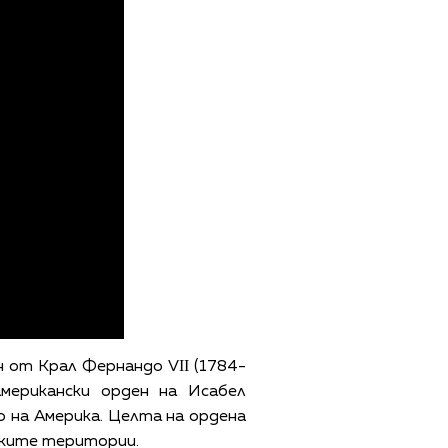
 от Крал Фернандо VІІ (1784-
американски орден на Исабел
о на Америка. Целта на ордена
рските територии.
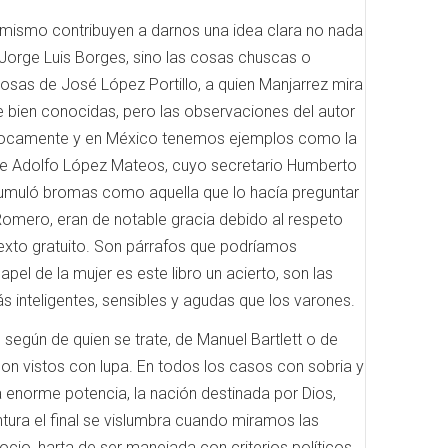
, asimismo contribuyen a darnos una idea clara no nada
ía Jorge Luis Borges, sino las cosas chuscas o
sas de José López Portillo, a quien Manjarrez mira
 de bien conocidas, pero las observaciones del autor
e locamente y en México tenemos ejemplos como la
te Adolfo López Mateos, cuyo secretario Humberto
cumuló bromas como aquella que lo hacía preguntar
 Romero, eran de notable gracia debido al respeto
 texto gratuito. Son párrafos que podríamos
el de la mujer es este libro un acierto, son las
s inteligentes, sensibles y agudas que los varones.
según de quien se trate, de Manuel Bartlett o de
on vistos con lupa. En todos los casos con sobria y
 enorme potencia, la nación destinada por Dios,
ntura el final se vislumbra cuando miramos las
io, harta de ser manejada con criterios políticos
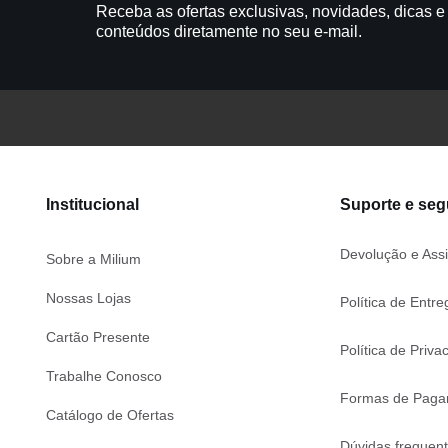
Receba as ofertas exclusivas, novidades, dicas e
conteúdos diretamente no seu e-mail.
Institucional
Suporte e se
Devolução e Assi
Sobre a Milium
Nossas Lojas
Política de Entre
Cartão Presente
Política de Priva
Trabalhe Conosco
Formas de Paga
Catálogo de Ofertas
Dúvidas frequen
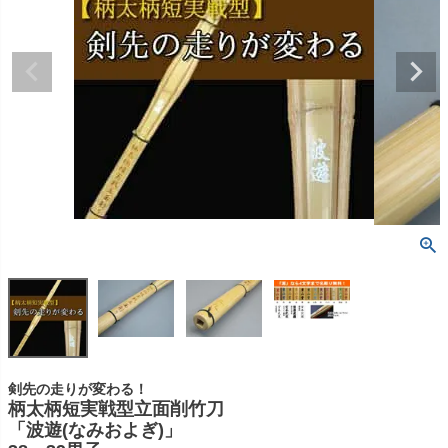
剣先の走りが変わる！
柄太柄短実戦型立面削竹刀
「波遊(なみおよぎ)」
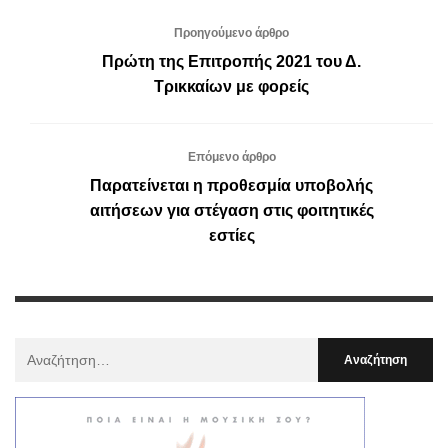
Προηγούμενο άρθρο
Πρώτη της Επιτροπής 2021 του Δ.
Τρικκαίων με φορείς
Επόμενο άρθρο
Παρατείνεται η προθεσμία υποβολής
αιτήσεων για στέγαση στις φοιτητικές
εστίες
Αναζήτηση
Για
:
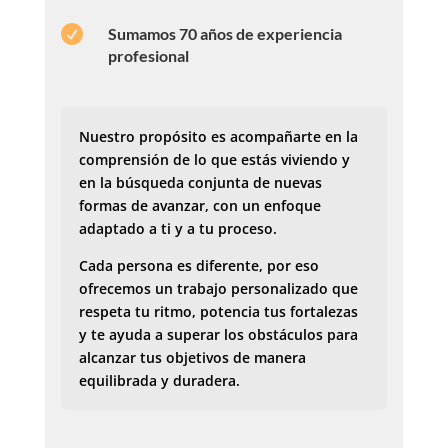

Sumamos 70 años de experiencia
profesional
Nuestro propósito es acompañarte en la
comprensión de lo que estás viviendo y
en la búsqueda conjunta de nuevas
formas de avanzar, con un enfoque
adaptado a ti y a tu proceso.
Cada persona es diferente, por eso
ofrecemos un trabajo personalizado que
respeta tu ritmo, potencia tus fortalezas
y te ayuda a superar los obstáculos para
alcanzar tus objetivos de manera
equilibrada y duradera.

*Brief*. Take from the entries every line that has the string "López".

*Output for this task*.
sas de José López Portillo, a quien Manjarrez mira
te Adolfo López Mateos, cuyo secretario Humberto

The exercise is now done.